== Work required ==
Whenever a line in the data holds the string "Historicals", copy that line.

Saved entries:
+-------+
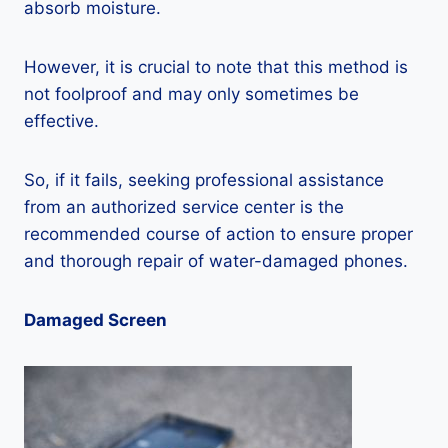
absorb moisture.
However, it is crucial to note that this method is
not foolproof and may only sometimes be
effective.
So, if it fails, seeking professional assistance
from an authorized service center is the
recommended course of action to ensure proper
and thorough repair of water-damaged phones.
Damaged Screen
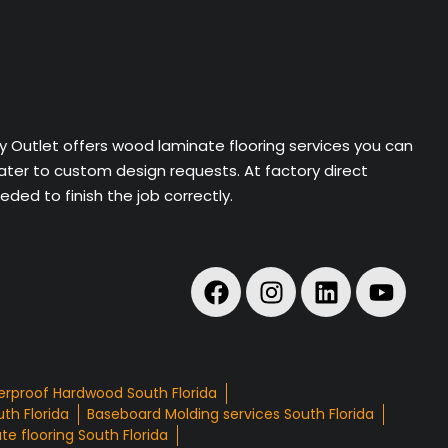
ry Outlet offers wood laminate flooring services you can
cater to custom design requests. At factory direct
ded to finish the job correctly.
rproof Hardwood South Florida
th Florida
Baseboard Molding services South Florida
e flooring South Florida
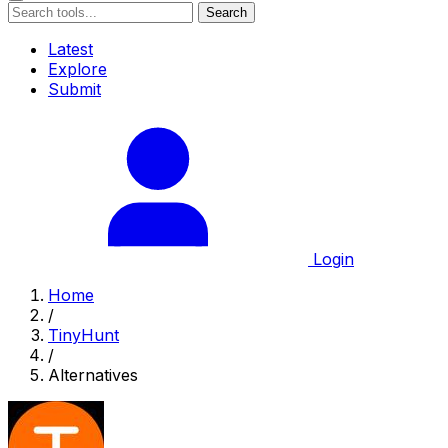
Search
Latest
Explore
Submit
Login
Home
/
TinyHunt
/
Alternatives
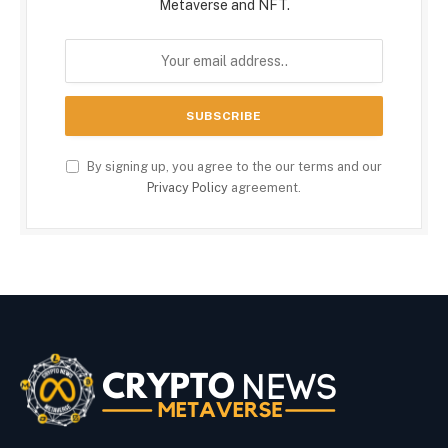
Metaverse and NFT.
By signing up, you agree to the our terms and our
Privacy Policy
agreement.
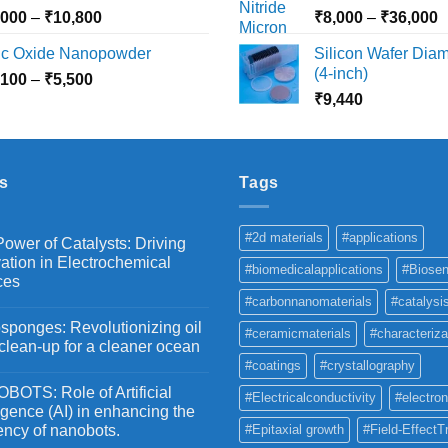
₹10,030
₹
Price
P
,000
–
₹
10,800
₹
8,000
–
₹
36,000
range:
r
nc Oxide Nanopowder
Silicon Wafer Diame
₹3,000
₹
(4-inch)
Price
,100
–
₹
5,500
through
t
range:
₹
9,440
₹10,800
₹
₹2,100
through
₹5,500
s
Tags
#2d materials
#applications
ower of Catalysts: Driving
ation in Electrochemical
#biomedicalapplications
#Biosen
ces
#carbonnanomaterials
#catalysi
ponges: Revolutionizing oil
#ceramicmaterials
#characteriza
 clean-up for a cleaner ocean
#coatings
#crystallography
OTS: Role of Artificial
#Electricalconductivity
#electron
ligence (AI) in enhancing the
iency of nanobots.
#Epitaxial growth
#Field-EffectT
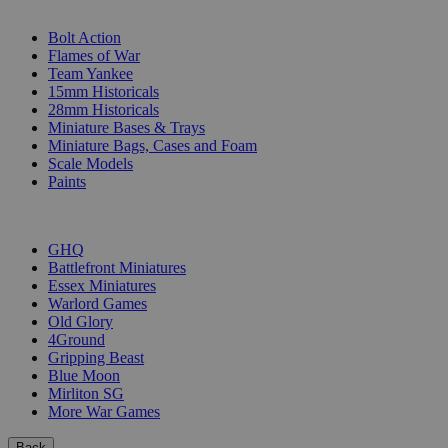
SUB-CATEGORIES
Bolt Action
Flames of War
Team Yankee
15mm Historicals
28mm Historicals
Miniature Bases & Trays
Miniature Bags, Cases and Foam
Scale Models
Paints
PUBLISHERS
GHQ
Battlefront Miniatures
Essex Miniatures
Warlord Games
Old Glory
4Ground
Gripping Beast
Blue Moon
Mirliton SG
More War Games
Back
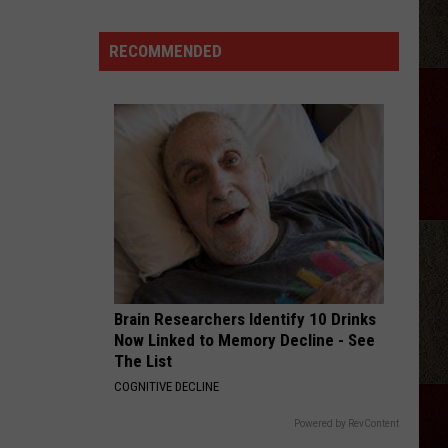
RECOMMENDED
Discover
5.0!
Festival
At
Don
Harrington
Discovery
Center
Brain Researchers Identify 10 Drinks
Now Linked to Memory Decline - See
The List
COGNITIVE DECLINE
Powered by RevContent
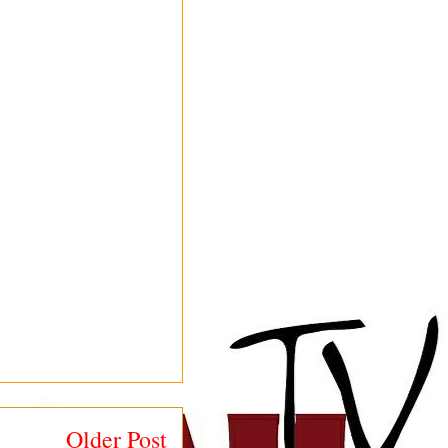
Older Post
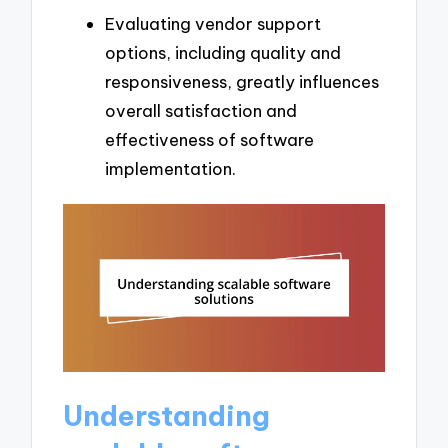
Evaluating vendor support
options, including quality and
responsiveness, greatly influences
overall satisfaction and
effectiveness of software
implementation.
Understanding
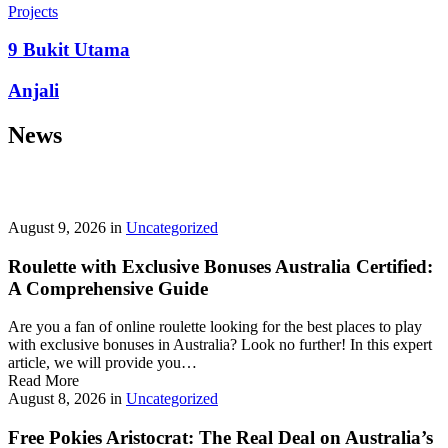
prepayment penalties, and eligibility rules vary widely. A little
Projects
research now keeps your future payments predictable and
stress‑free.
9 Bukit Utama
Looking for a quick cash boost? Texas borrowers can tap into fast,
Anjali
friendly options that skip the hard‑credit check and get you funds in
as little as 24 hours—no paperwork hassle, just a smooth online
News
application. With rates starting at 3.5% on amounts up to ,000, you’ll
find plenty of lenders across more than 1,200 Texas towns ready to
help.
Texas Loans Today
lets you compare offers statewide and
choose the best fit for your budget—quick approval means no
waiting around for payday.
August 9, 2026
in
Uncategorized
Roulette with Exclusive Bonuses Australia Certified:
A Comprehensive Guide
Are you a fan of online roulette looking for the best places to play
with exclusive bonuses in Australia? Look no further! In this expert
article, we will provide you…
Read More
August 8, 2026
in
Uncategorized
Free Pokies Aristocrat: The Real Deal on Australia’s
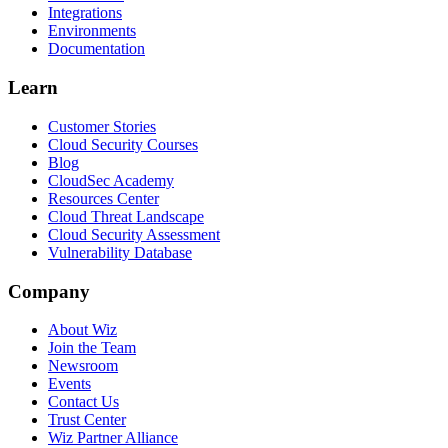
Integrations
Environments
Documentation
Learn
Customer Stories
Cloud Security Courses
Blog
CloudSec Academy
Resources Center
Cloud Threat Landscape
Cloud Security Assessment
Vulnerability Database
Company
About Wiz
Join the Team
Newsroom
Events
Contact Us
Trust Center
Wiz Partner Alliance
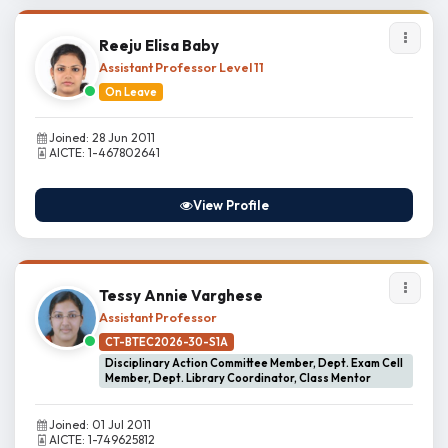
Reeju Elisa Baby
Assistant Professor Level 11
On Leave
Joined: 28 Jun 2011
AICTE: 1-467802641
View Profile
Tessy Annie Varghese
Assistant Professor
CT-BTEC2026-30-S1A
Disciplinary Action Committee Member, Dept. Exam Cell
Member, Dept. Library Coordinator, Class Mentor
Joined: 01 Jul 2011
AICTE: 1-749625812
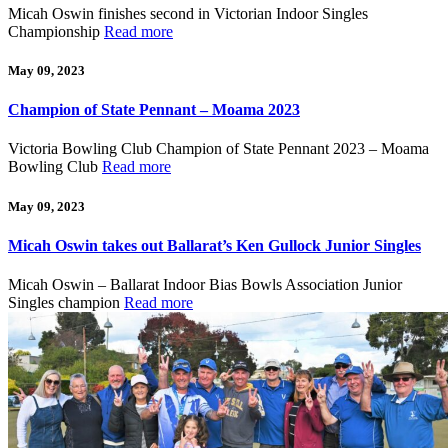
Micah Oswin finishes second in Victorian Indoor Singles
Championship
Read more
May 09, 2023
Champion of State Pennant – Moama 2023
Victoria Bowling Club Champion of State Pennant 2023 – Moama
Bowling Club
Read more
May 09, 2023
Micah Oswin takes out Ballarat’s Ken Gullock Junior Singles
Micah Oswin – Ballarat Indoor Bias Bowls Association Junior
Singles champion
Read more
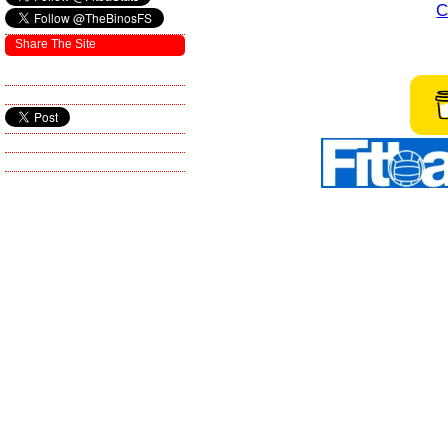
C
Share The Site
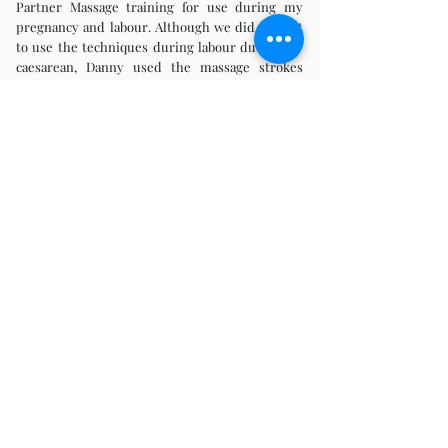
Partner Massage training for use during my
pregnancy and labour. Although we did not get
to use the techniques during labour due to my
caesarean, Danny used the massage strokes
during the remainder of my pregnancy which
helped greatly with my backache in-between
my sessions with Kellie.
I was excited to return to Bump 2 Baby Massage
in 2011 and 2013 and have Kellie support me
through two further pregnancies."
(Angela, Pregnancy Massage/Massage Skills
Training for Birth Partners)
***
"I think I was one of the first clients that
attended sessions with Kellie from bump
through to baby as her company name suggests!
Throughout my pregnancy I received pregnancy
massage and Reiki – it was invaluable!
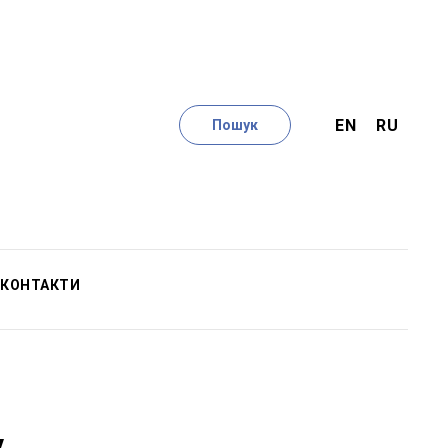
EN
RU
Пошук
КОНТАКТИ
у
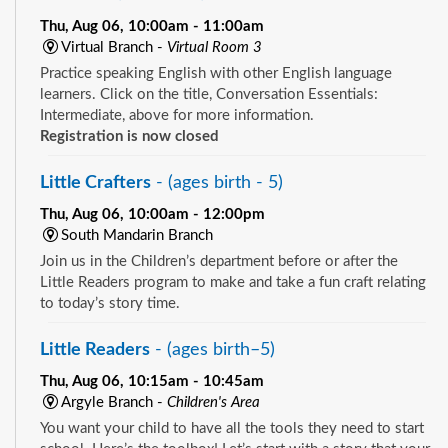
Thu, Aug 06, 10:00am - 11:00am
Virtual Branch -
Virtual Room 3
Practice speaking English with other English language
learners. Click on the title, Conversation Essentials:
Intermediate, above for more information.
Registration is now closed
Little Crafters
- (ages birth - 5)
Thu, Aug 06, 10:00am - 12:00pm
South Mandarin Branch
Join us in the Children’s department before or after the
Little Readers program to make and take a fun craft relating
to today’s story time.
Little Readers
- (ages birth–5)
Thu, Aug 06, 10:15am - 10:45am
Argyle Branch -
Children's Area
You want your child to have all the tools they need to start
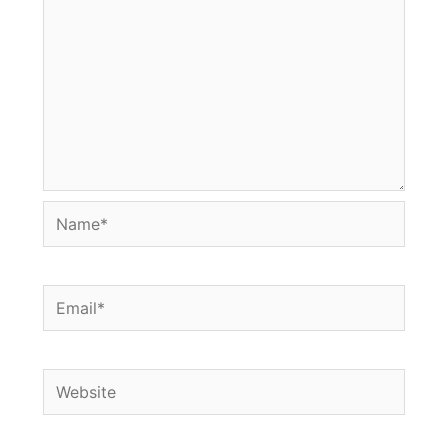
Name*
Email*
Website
+-------+
== Task solution ==
15mm Historicals
28mm Historicals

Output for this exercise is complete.